Butyl O-butyryllactate

Administrative data

Description of key information

Acute oral toxicity: similar to OECD TG 401: LD50 >5000 mg/kg bw.

Key value for chemical safety assessment

Acute toxicity: via oral route

Link to relevant study records

Reference

Endpoint:

acute toxicity: oral

Type of information:

experimental study

Adequacy of study:

key study

Study period:

Study period not specified

Reliability:

2 (reliable with restrictions)

Rationale for reliability incl. deficiencies:

comparable to guideline study with acceptable restrictions

Qualifier:

equivalent or similar to guideline

Guideline:

OECD Guideline 401 (Acute Oral Toxicity)

GLP compliance:

yes

Test type:

standard acute method

Limit test:

yes

Species:

rat

Strain:

Wistar

Sex:

male

Details on test animals or test system and environmental conditions:

TEST ANIMALS
- Source: Ace animals
- Age at study initiation: Approx. 9 weeks
- Weight at study initiation: 169-194 g
- Fasting period before study: 16-20 hours
- Housing: Five per cage in suspended wire cages (20" x 10" x 7")
- Diet: Fresh Purina rat chow, ad libitum
- Water: ad libitum
- Acclimation period: at least one week

ENVIRONMENTAL CONDITIONS
- Temperature (°C): 20-21

Route of administration:

oral: gavage

Vehicle:

not specified

Details on oral exposure:

No details

Doses:

5000 mg/kg bw

No. of animals per sex per dose:

10

Control animals:

no

Details on study design:

- Duration of observation period following administration: 14 days
- Frequency of observations: 3-4 hours after dosing and once daily for 14 days. Mortality and toxicity were recorded.
- Necropsy of survivors performed: yes, all animals were examined for gross pathology

Key result

Sex:

male

Dose descriptor:

LD50

Effect level:

> 5 000 mg/kg bw

Based on:

test mat.

Mortality:

No mortality was observed

Clinical signs:

other: All animals were normal 3-4 hours post dose thru Day 5. One instance of alopecia was noted on Day 6. All animals were normal on Days 7 thru 12. One instance of diarrhea was noted on Days 13 and 14.

Gross pathology:

All animals, sacrificed on Day 14, were normal.

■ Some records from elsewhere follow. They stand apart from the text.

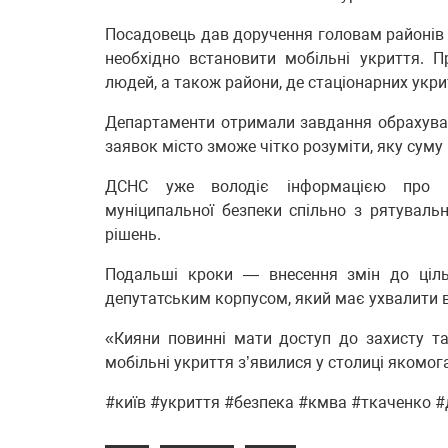
Посадовець дав доручення головам районів 
необхідно встановити мобільні укриття. 
людей, а також райони, де стаціонарних укри
Департаменти отримали завдання обрахуват
заявок місто зможе чітко розуміти, яку суму
ДСНС уже володіє інформацією про по
муніципальної безпеки спільно з рятуваль
рішень.
Подальші кроки — внесення змін до ціль
депутатським корпусом, який має ухвалити ві
«Кияни повинні мати доступ до захисту та
мобільні укриття з’явилися у столиці якомо
#київ #укриття #безпека #кмва #ткаченко #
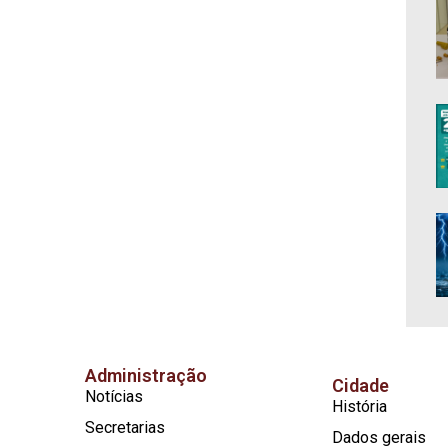
Administração
Cidade
Notícias
História
Secretarias
Dados gerais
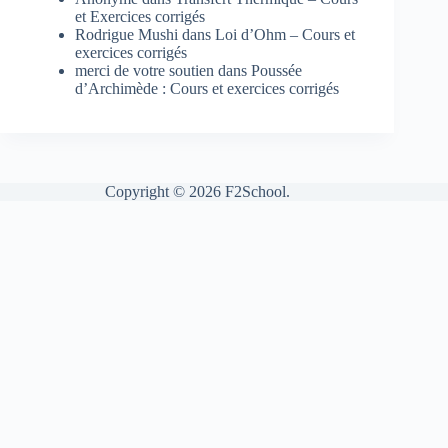
et Exercices corrigés
Rodrigue Mushi
dans
Loi d’Ohm – Cours et
exercices corrigés
merci de votre soutien
dans
Poussée
d’Archimède : Cours et exercices corrigés
Copyright © 2026 F2School.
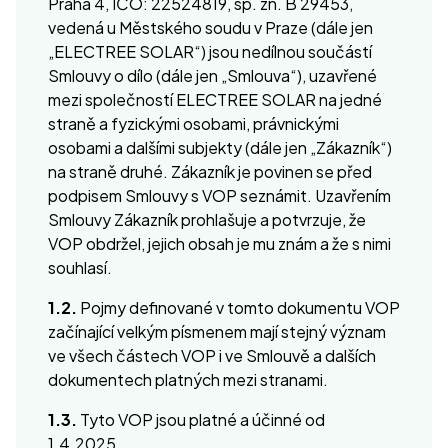
Praha 4, IČO: 22524819, sp. zn. B 29453,
vedená u Městského soudu v Praze (dále jen
„ELECTREE SOLAR“) jsou nedílnou součástí
Smlouvy o dílo (dále jen „Smlouva“), uzavřené
mezi společností ELECTREE SOLAR na jedné
straně a fyzickými osobami, právnickými
osobami a dalšími subjekty (dále jen „Zákazník“)
na straně druhé. Zákazník je povinen se před
podpisem Smlouvy s VOP seznámit. Uzavřením
Smlouvy Zákazník prohlašuje a potvrzuje, že
VOP obdržel, jejich obsah je mu znám a že s nimi
souhlasí.
1.2.
Pojmy definované v tomto dokumentu VOP
začínající velkým písmenem mají stejný význam
ve všech částech VOP i ve Smlouvě a dalších
dokumentech platných mezi stranami.
1.3.
Tyto VOP jsou platné a účinné od
1.4.2025.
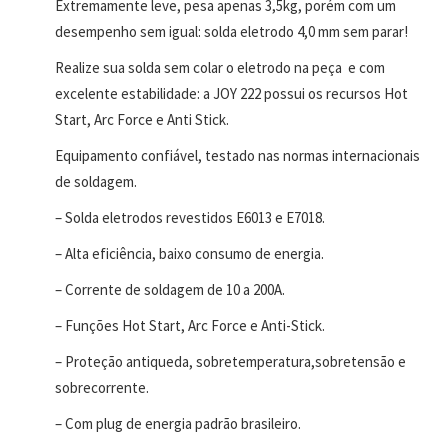
Extremamente leve, pesa apenas 3,5kg, porém com um
desempenho sem igual: solda eletrodo 4,0 mm sem parar!
Realize sua solda sem colar o eletrodo na peça e com
excelente estabilidade: a JOY 222 possui os recursos Hot
Start, Arc Force e Anti Stick.
Equipamento confiável, testado nas normas internacionais
de soldagem.
– Solda eletrodos revestidos E6013 e E7018.
– Alta eficiência, baixo consumo de energia.
– Corrente de soldagem de 10 a 200A.
– Funções Hot Start, Arc Force e Anti-Stick.
– Proteção antiqueda, sobretemperatura,sobretensão e
sobrecorrente.
– Com plug de energia padrão brasileiro.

Interpretation of results:

other: not acute harmful

Remarks:

according to EU CLP Regulation (EC) No. 1272/2008 and its amendments.

Conclusions:

The acute oral toxicity test showed an LD50 of >5000 mg/kg bw.

Executive summary:

In an acute oral toxicity study performed similar to OECD 401 (pre-OECD) following GLP, 10 male Wistar rats were administered the test substance orally at a dose level of 5000 mg/kg bw. The animals were observed for mortality and clinical signs for 14 days. Necropsy was performed after 14 days. No mortality was observed during the study and clinical signs were limited to alopecia on day 6 in one animal and diarrhea in one animal on day 13 and 14. All animals were normal at necropsy. The acute oral LD50 for the test substance in rats was determined to be >5000 mg/kg bw.

Endpoint conclusion

Endpoint conclusion:

no adverse effect observed

Quality of whole database:

The acute oral toxicity result is of sufficient quality and adequate for this dossier.

Additional information

Acute oral toxicity:

In an acute oral toxicity study performed similar to OECD 401 (pre-OECD) following GLP, 10 rats were administered the test substance orally at a dose level of 5000 mg/kg bw. The animals were observed for mortality and clinical signs for 14 days. Necropsy was performed after 14 days. No mortality was observed during the study and clinical signs were limited to alopecia on day 6 in one animal and diarrhea in one animal on day 13 and 14. All animals were normal at necropsy. The acute oral LD50 for the test substance in rats was determined to be >5000 mg/kg bw.

Acute dermal toxicity:

In the acute oral toxicity study of Moreno, 1980 also a dermal toxicity study was included, which was performed similar to OECD 402. The acute dermal toxicity study was conducted with 10 New Zealand White rabbits receiving a dermal application of 5000 mg/kg bw of the test material. The dermal LD50 exceeded 5000 mg/kg bw.

Justification for classification or non-classification

The substance does not have to be classified for acute oral toxicity in accordance with EU CLP (EC 1272/2008 and its amendments).